I was a bit turned off by the way assembly is described as "tricky" and "tedious...

simias · on April 12, 2018

>Assembly (specially on the 6502) is conceptually very simple and, while it may not be trivial to translate higher-level concepts to its simplicity, as long as what you want can be readily expressed in it, it's trivially easy.

That's precisely why I would qualify ASM as "tricky" and "tedious". You're bogged down in the tiny details that nowadays a compiler would probably solve as well (or even better) than you do. If you want to express "I want to make a function that adds two integers" then yeah it's trivial. If instead it's "I want to iterate through the leaves of a binary tree and compute its standard deviation" then have fun; good luck.

"This is a multiplication by 5, it's pretty expensive, probably better off shifting by two and adding once. Oh but then I need an intermediary register, do I have one available?"

"I guess I could inline this bit of assembly here instead of making a function call. Oh but wait now I need to re-do my register allocation to match."

"I need to reserve a bit more stack space to bank this register, let's modify my function's prelude and prologue to match."

Ain't got no time for that.

I think writing assembly is a skill any coder should have, especially if you usually deal with close-to-the-metal languages like C, C++ or Rust for instance. I think having a good grasp of assembly will make you a better coder, if only because it'll let you read the assembly output of your compiler to figure out what gets optimized and how (and also maybe what you could change to speed things up). There are also a few situations where writing assembly is the right solution.

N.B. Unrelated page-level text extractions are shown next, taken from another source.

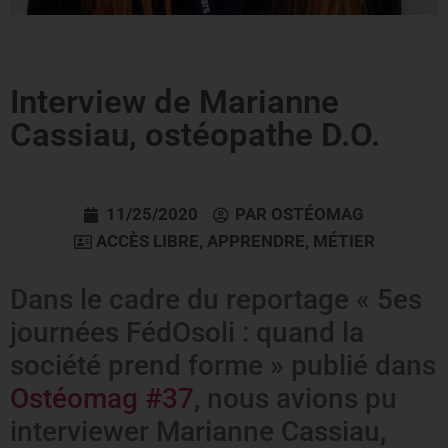
Interview de Marianne
Cassiau, ostéopathe D.O.
11/25/2020
PAR
OSTÉOMAG
ACCÈS LIBRE
,
APPRENDRE
,
MÉTIER
Dans le cadre du reportage « 5es
journées FédOsoli : quand la
société prend forme » publié dans
Ostéomag #37
, nous avions pu
interviewer Marianne Cassiau,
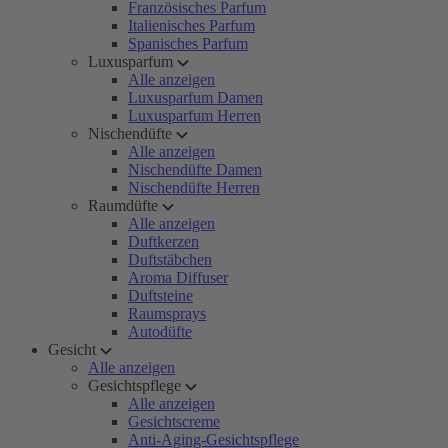
Französisches Parfum
Italienisches Parfum
Spanisches Parfum
Luxusparfum
Alle anzeigen
Luxusparfum Damen
Luxusparfum Herren
Nischendüfte
Alle anzeigen
Nischendüfte Damen
Nischendüfte Herren
Raumdüfte
Alle anzeigen
Duftkerzen
Duftstäbchen
Aroma Diffuser
Duftsteine
Raumsprays
Autodüfte
Gesicht
Alle anzeigen
Gesichtspflege
Alle anzeigen
Gesichtscreme
Anti-Aging-Gesichtspflege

That being said you'd have to pay me a lot to write a full application in assembly, regardless of how many layers of macros and pre-processing steps I'm allowed to use (unless gcc is allowable as a pre-processing step...)

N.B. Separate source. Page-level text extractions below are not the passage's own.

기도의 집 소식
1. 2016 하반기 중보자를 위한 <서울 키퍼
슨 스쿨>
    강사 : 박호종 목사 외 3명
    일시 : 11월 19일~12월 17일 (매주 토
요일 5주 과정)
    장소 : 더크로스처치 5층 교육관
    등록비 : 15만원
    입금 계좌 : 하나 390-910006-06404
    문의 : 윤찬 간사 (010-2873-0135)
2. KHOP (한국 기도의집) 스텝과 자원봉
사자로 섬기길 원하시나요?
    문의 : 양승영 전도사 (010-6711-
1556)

jackhack · on April 12, 2018

You've captured exactly what it feels like -- this is the constant tension among asm developers. I love really high performance code, but I also like accomplishing more than one trivial thing per hour. It's hard to even remember the time before I knew C, when coding in assembly was all there was. When it was "normal." But I do remember the first time I wrote for the M68000 chipset and finding a multiply and divide instruction. "What? I don't have to write my own divide routine?" Tears of joy!

I will typically build something out in a high level language, profile to see where the time is going, and take a closer look at the algorithm first to see if it's sensible or some different approach should be taken. If it's an appropriate algo, then it's time to look at the implementation to see where we can shave cycles.

For the most part, even if you're talking to hardware that requires exceedingly precise timing (interface/bus protocols, certain chips), C will probably do the job. (It's no coincidence it was referred to as "universal assembly language".) Only where one is absolutely starved for resources (as the NES, and many 8-bit systems were/are) is ASM necessary.

"high level when you can, assembly when you must"

pjmlp · on April 13, 2018

> "high level when you can, assembly when you must"

I was already following that on MS-DOS with its 640 KB, with all Basic, Pascal, C and C++ compilers from Borland and Clipper.

Although I did spent one year still focused on using TASM for everything and playing how much I could cram into a COM file.

jacquesm · on April 12, 2018

It's the difference between being a plumber and being someone who makes custom jewelry. Both are artisans of a kind, the one is doing production and trying to 'get the job done' the other is making one-offs that will have a vastly inefficient time:product ratio where a lot of the value created will be in the eye of the beholder. Both are valid paths.

simias · on April 12, 2018

It's more like someone making custom jewelry using modern tools vs. somebody making custom jewelry only using methods available in ancient Rome. You might not see any obvious difference looking a the result but once you know how they're made one is definitely more impressive than the other. I'm also sure that one is more "tricky" and "tedious" than the other, which is what I was addressing.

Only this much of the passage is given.